Last week the U.S. finally surpassed 10 gigawatts of installed PV. Given the increasing pace of solar being installed across the country that number is likely to grow more rapidly than in the past. Case in point, Georgia just decided to add 525 megawatts of solar capacity in coming years. But that’s just part of the story in solar from the last week.
First off NPD Solarbuzz is reporting that the U.S. now has more than 10 gigawatts of installed photovoltaics.That means it’s back among the top four countries in the world in terms of installed solar. The others are Germany (the overall leader, but more on that later), Italy and China. What’s more impressive is that the more than 80 percent of the growth happened since 2010.
Still, the U.S. is far behind Germany in terms of installed solar. Last week Germany’s solar output peaked at 23.9 gigawatts, which is enough to supply roughly 40 percent of its energy needs at peak. The 10 gigawatts of solar in the U.S. doesn’t even supply 1 percent of the country’s energy needs. The results of Germany’s solar output can be seen at SMA Solar Technology’s Performance of Photovoltaics in Germany’s monitoring site, which provides live production monitoring.
Still, the U.S. is gaining ground in its solar ambitions. For instance, Georgia’s Public Service Commission voted to add in 525 megawatts of solar into the state’s electric grid. The power will be added through Georgia Power, the state’s largest utility. The new requirements however, also ensure that the company will add in 125 megawatts of distributed generation, like on rooftops, rather than in just massive installations.
Not every project can be successful, however. BrightSource recently formally abandoned its 500 megawatt Rio Mesa Solar Electric Generating System (SEGS) project. The company ran into problem after problem at the site, including findings of fossils at the site as well as Native American petroglyphs, and the project faced opposition from environmental groups and Native American nations.
The Bureau of Land Management is keeping the spirit of its Solar Energy Zones alive and well.

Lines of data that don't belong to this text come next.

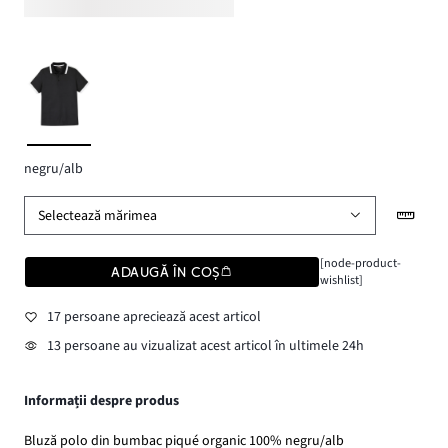
negru/alb
Selectează mărimea
[node-product-
ADAUGĂ ÎN COȘ
wishlist]
17 persoane apreciează acest articol
13 persoane au vizualizat acest articol în ultimele 24h
Informații despre produs
Bluză polo din bumbac piqué organic 100% negru/alb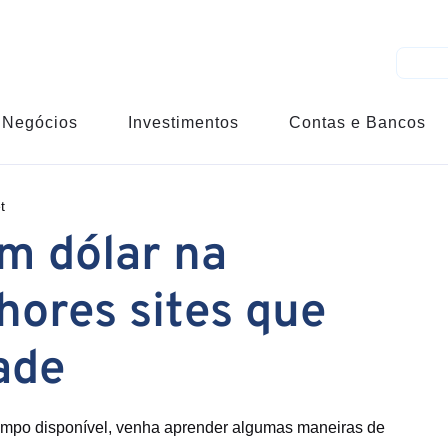
Negócios
Investimentos
Contas e Bancos
t
m dólar na
lhores sites que
ade
tempo disponível, venha aprender algumas maneiras de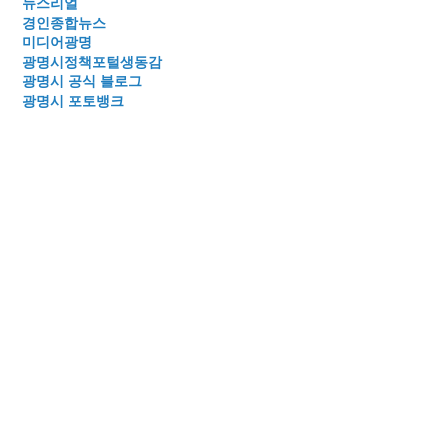
뉴스리얼
경인종합뉴스
미디어광명
광명시정책포털생동감
광명시 공식 블로그
광명시 포토뱅크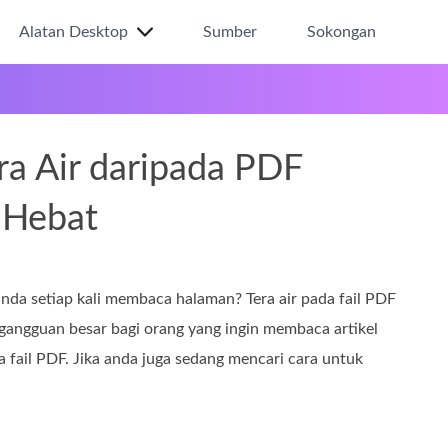
Alatan Desktop
Sumber
Sokongan
a Air daripada PDF
 Hebat
da setiap kali membaca halaman? Tera air pada fail PDF
 gangguan besar bagi orang yang ingin membaca artikel
 fail PDF. Jika anda juga sedang mencari cara untuk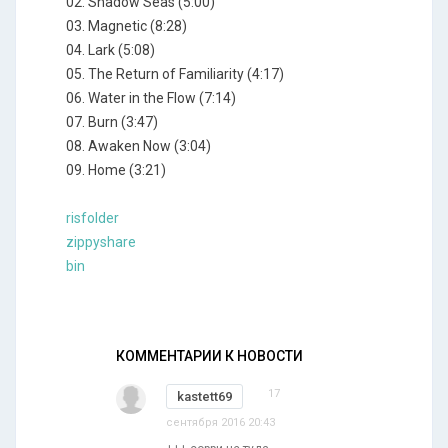
02. Shadow Seas (5:00)
03. Magnetic (8:28)
04. Lark (5:08)
05. The Return of Familiarity (4:17)
06. Water in the Flow (7:14)
07. Burn (3:47)
08. Awaken Now (3:04)
09. Home (3:21)
risfolder
zippyshare
bin
КОММЕНТАРИИ К НОВОСТИ
17
kastett69
сентября 2016 20:43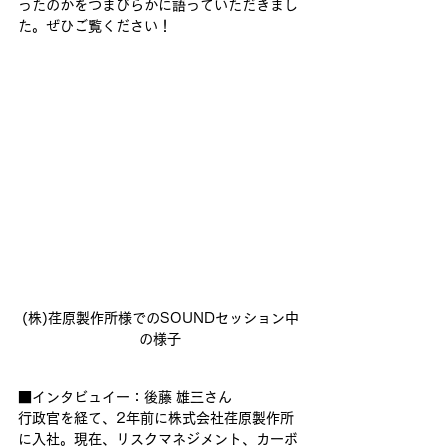
ったのかをつまびらかに語っていただきまし
た。
ぜひご覧ください！
(株)荏原製作所様でのSOUNDセッション中
の様子
■インタビュイー：後藤 雄三さん
行政官を経て、2年前に株式会社荏原製作所
に入社。現在、リスクマネジメント、カーボ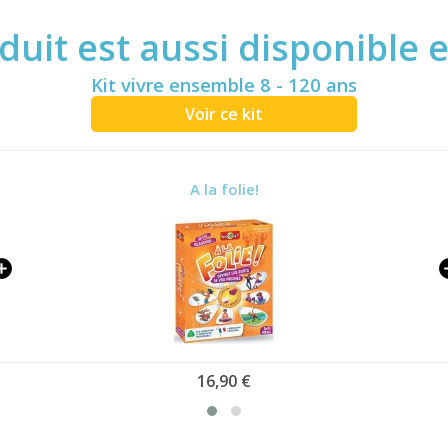
duit est aussi disponible 
Kit vivre ensemble 8 - 120 ans
Voir ce kit
A la folie!
16,90 €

These pre-screened sites have already been checked for wildlife issues, fossils, and historical elements that could impede development, and their solar resources. Last week it ended mining claims on 303,900 acres of BLM-managed land. The BLM said that mining claims could impede the development of solar.

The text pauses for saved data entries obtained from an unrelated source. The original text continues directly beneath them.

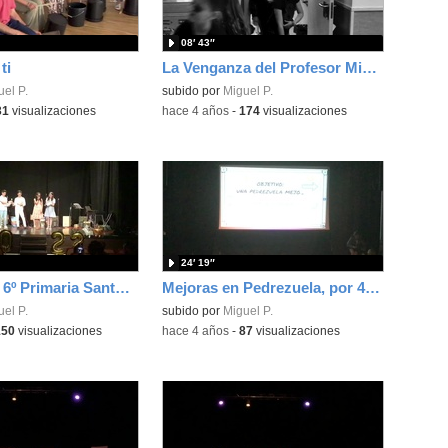
08′ 43″
ti
La Venganza del Profesor Misterioso (3ª Parte de la Trilogía)
el P.
subido por
Miguel P.
31
visualizaciones
-
hace 4 años
-
174
visualizaciones
24′ 19″
Graduación 6º Primaria Santa Ana 2022
Mejoras en Pedrezuela, por 4º de Primaria
el P.
subido por
Miguel P.
150
visualizaciones
-
hace 4 años
-
87
visualizaciones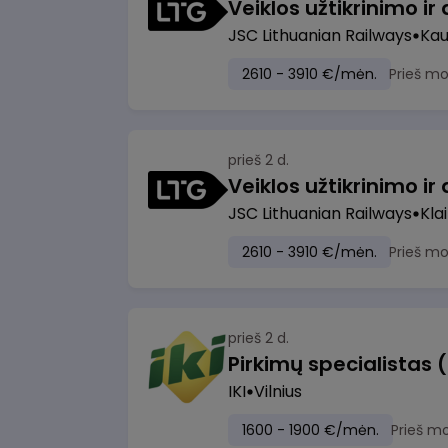
JSC Lithuanian Railways
Ka
2610 - 3910 €/mėn.
Prieš m
prieš 2 d.
JSC Lithuanian Railways
Kla
2610 - 3910 €/mėn.
Prieš m
prieš 2 d.
Pirkimų specialistas 
IKI
Vilnius
1600 - 1900 €/mėn.
Prieš m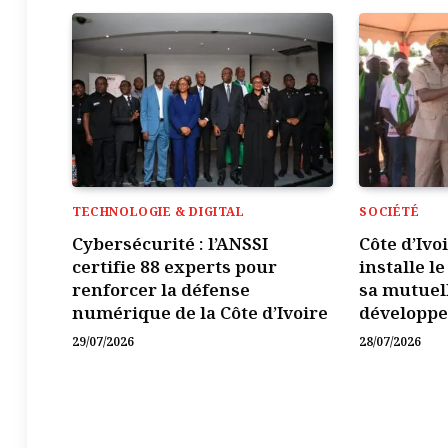
TECHNOLOGIE & DIGITAL
SOCIÉTÉ
Cybersécurité : l’ANSSI
Côte d’Ivo
certifie 88 experts pour
installe l
renforcer la défense
sa mutuel
numérique de la Côte d’Ivoire
développ
29/07/2026
28/07/2026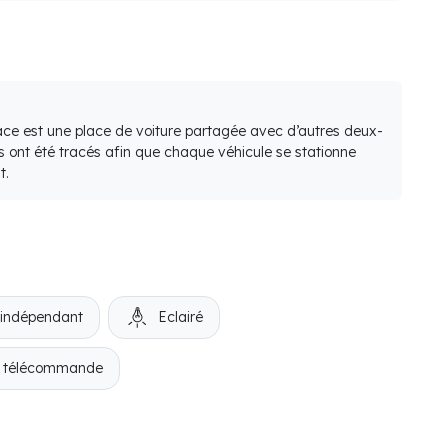
lace est une place de voiture partagée avec d’autres deux-
s ont été tracés afin que chaque véhicule se stationne
t.
 indépendant
Eclairé
r télécommande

Helping to make large-scale solar successful, requires making sure it works. To help make that happen we need testing facilities. Like the recently announced Center for Solar Energy with the Texas A&M University-Central Texas. The two have partnered to build what they’re saying will be the largest solar testing facility in the world. At the site companies can test and evaluate their equipment before deploying it in larger scales. It also helps show potential investors that the technologies work, making it easier for them to pursue investing in it.